- Rondeletia anguillensis: Preserved specimen of Rondeletia anguillensis, consisting of a twig with small leaves
- Conservation status: Critically Endangered (IUCN 3.1)

Scientific classification
- Kingdom: Plantae
- Clade: Tracheophytes
- Clade: Angiosperms
- Clade: Eudicots
- Clade: Asterids
- Order: Gentianales
- Family: Rubiaceae
- Genus: Rondeletia
- Species: R. anguillensis
- Binomial name: Rondeletia anguillensis R.A.Howard & E.A.Kellogg

= Rondeletia anguillensis =

- Genus: Rondeletia (plant)
- Species: anguillensis
- Authority: R.A.Howard & E.A.Kellogg
- Conservation status: CR

Species of flowering plant

Rondeletia anguillensis, commonly known as the Anguilla bush, is a species of flowering plant in the family Rubiaceae. It is a shrub with pale pink flowers and capsule fruits. The species is native to Anguilla.

Rondeletia anguillensis was described in 1987, and is listed as Critically Endangered by the IUCN.

==Taxonomy==
Rondeletia anguillensis was described by Richard A. Howard and Elizabeth Anne Kellogg in 1987.

==Distribution==
Rondeletia anguillensis is native to the wet tropical biome of north-west Anguilla.
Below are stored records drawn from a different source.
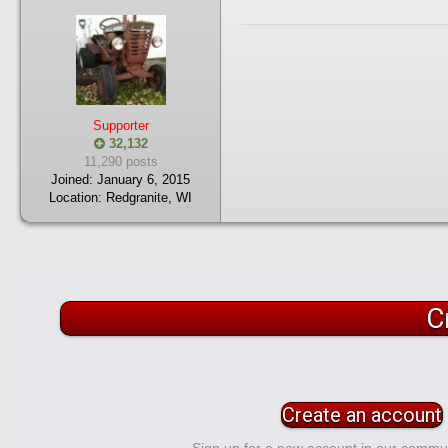
Supporter
32,132
11,290 posts
Joined:
January 6, 2015
Location:
Redgranite, WI
C
Create an account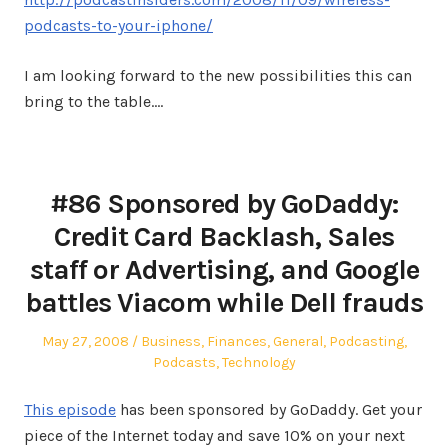
podcasts-to-your-iphone/
I am looking forward to the new possibilities this can
bring to the table.…
#86 Sponsored by GoDaddy:
Credit Card Backlash, Sales
staff or Advertising, and Google
battles Viacom while Dell frauds
Posted
Posted
May 27, 2008
Business
,
Finances
,
General
,
Podcasting
,
on
in
Podcasts
,
Technology
This episode
has been sponsored by GoDaddy. Get your
piece of the Internet today and save 10% on your next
Its estimated extent of occurrence is 11 km2. The species grows on limestone bedrock at elevations of 11-50 m.

Rondeletia anguillensis is the only plant species known to be endemic to Anguilla.

==Description==
Rondeletia anguillensis is a shrub that grows up to 1 m high. The bark is smooth and greyish.
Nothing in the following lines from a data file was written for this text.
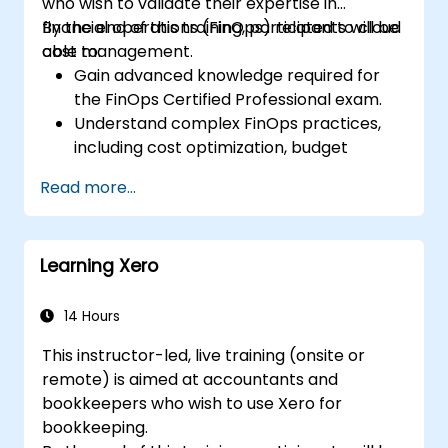
who wish to validate their expertise in
financial operations (FinOps) related to cloud
By the end of this training, participants will be
cost management.
able to:
Gain advanced knowledge required for
the FinOps Certified Professional exam.
Understand complex FinOps practices,
including cost optimization, budget
management, and reporting.
Read more...
Develop practical skills in applying FinOps
strategies in real-world scenarios.
Prepare for a successful completion of
Learning Xero
the FinOps Certified Professional exam.
14 Hours
This instructor-led, live training (onsite or
remote) is aimed at accountants and
bookkeepers who wish to use Xero for
bookkeeping.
The leaf stems are 0.2-0.5 mm long. The leaves are ovate to elliptical, 1.5-3.8 mm long, and 1.2-2.7 mm wide.

The flowers are in four parts. The calyx is bell-shaped, green, 1.5-2.8 mm long, and has lobes. The lobes are 0.7-1.1 mm long. The corolla is pale pink, salverform, and has 0.8-1.6 mm long lobes. The corolla tube is 4-5.7 mm long in short-styled plants, and 3.2-3.7 mm long in long-styled ones.
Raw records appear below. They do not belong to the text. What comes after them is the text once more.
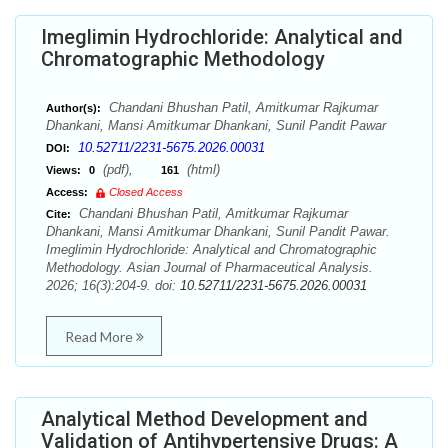
Imeglimin Hydrochloride: Analytical and
Chromatographic Methodology
Chandani Bhushan Patil, Amitkumar Rajkumar
Author(s):
Dhankani, Mansi Amitkumar Dhankani, Sunil Pandit Pawar
10.52711/2231-5675.2026.00031
DOI:
(pdf),
(html)
Views:
0
161
Access:
Closed Access
Chandani Bhushan Patil, Amitkumar Rajkumar
Cite:
Dhankani, Mansi Amitkumar Dhankani, Sunil Pandit Pawar.
Imeglimin Hydrochloride: Analytical and Chromatographic
Methodology. Asian Journal of Pharmaceutical Analysis.
2026; 16(3):204-9. doi:
10.52711/2231-5675.2026.00031
Read More
Analytical Method Development and
Validation of Antihypertensive Drugs: A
The fruit is a globose capsule measuring 1.8-2.9 mm in diameter. The seeds are 0.72-0.75 mm long.

==Conservation==
In 2014, the IUCN assessed Rondeletia anguillensis as Critically Endangered. It is threatened by urban development, feral goats, and the invasive Leucaena leucocephala. The species is not found in protected areas.

Around 5,131 individual plants are left in the wild.